> [PROBLEM REQUIREMENTS]
What is needed is an exact reproduction of the lines in the records below, starting at the line with "Where elegance meets" and ending at the line with "settlers reported seeing", both included, and nothing else; pictures stay out.

Excerpts from a dataset:
*-*-*
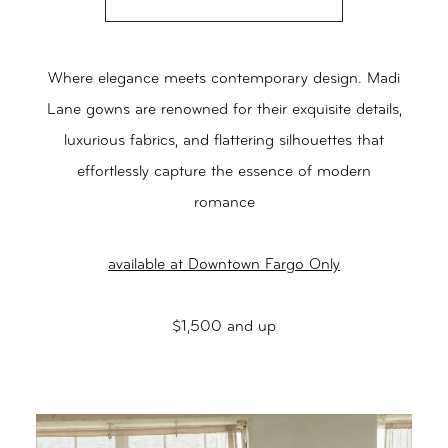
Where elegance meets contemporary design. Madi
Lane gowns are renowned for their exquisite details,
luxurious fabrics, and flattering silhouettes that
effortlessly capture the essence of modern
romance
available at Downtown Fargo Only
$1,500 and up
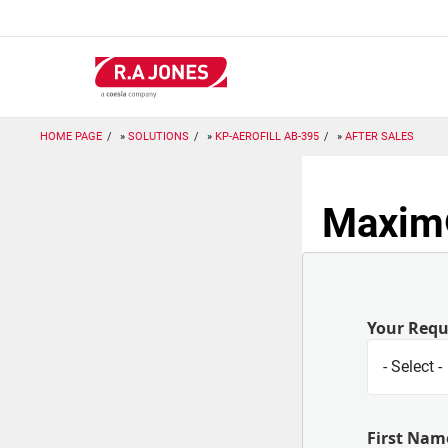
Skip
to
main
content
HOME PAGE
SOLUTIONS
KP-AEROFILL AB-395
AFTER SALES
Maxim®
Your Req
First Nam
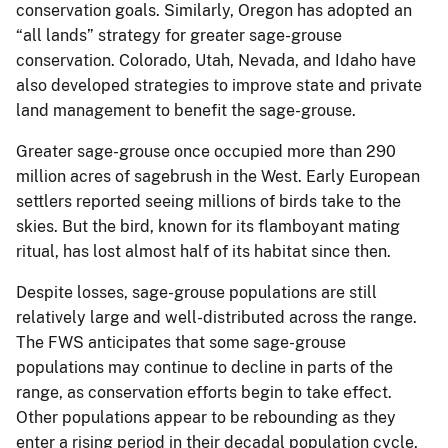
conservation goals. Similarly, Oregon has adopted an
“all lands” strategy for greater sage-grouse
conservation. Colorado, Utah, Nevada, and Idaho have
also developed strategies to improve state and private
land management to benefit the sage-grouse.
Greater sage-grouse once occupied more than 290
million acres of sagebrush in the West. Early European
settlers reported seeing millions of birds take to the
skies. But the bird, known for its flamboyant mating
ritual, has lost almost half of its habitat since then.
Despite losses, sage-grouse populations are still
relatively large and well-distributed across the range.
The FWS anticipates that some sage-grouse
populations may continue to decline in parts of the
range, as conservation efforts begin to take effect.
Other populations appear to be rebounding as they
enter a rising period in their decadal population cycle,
*-*-*
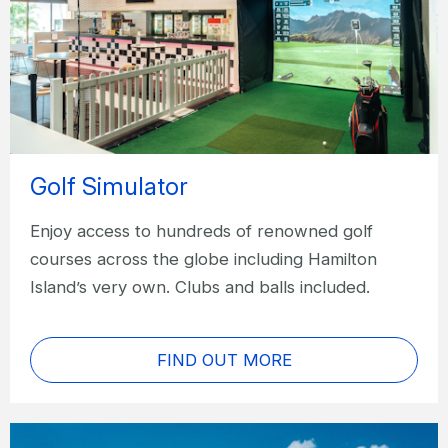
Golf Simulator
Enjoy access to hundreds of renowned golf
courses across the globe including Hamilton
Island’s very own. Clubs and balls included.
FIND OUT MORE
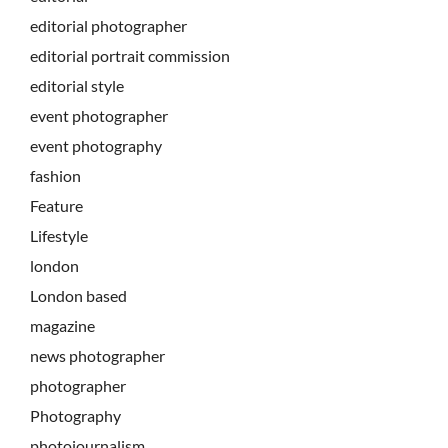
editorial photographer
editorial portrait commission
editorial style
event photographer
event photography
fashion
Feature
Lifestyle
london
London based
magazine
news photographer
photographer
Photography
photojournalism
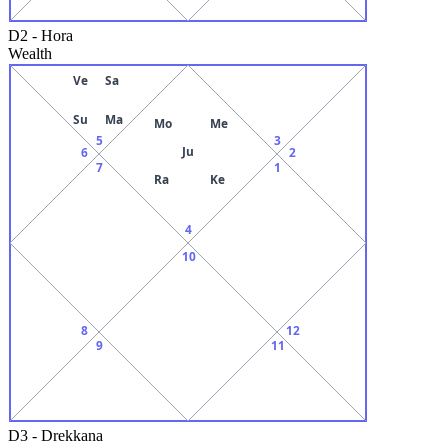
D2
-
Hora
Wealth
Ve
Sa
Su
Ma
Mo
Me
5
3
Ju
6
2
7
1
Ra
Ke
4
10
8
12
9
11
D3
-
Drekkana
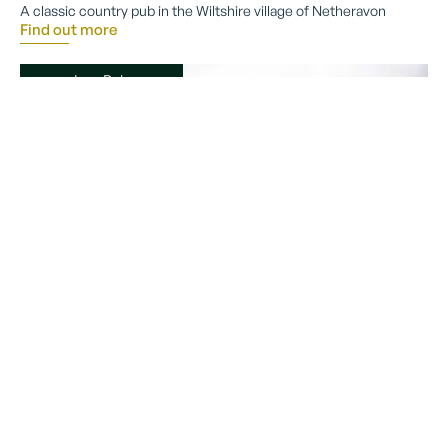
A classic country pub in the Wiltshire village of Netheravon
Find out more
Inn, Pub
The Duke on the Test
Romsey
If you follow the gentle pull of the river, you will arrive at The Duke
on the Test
*-*-*
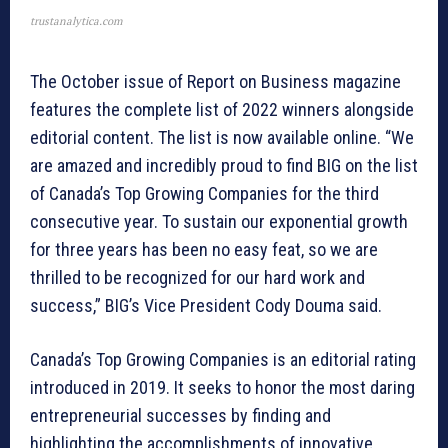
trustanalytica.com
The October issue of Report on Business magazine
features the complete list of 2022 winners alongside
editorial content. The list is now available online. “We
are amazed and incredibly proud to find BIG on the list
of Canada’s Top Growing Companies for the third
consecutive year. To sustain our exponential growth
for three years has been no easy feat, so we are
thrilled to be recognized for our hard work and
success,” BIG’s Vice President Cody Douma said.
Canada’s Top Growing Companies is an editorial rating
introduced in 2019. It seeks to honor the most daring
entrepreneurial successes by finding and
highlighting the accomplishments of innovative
*-*-*
> [EXERCISE RESPONSE]
Where elegance meets contemporary design. Madi
Lane gowns are renowned for their exquisite details,
luxurious fabrics, and flattering silhouettes that
effortlessly capture the essence of modern
romance
available at Downtown Fargo Only
$1,500 and up
Skip
to
main
content
HOME PAGE
SOLUTIONS
KP-AEROFILL AB-395
AFTER SALES
Maxim®
Your Req
First Nam
conservation goals. Similarly, Oregon has adopted an
“all lands” strategy for greater sage-grouse
conservation. Colorado, Utah, Nevada, and Idaho have
also developed strategies to improve state and private
land management to benefit the sage-grouse.
Greater sage-grouse once occupied more than 290
million acres of sagebrush in the West. Early European
settlers reported seeing millions of birds take to the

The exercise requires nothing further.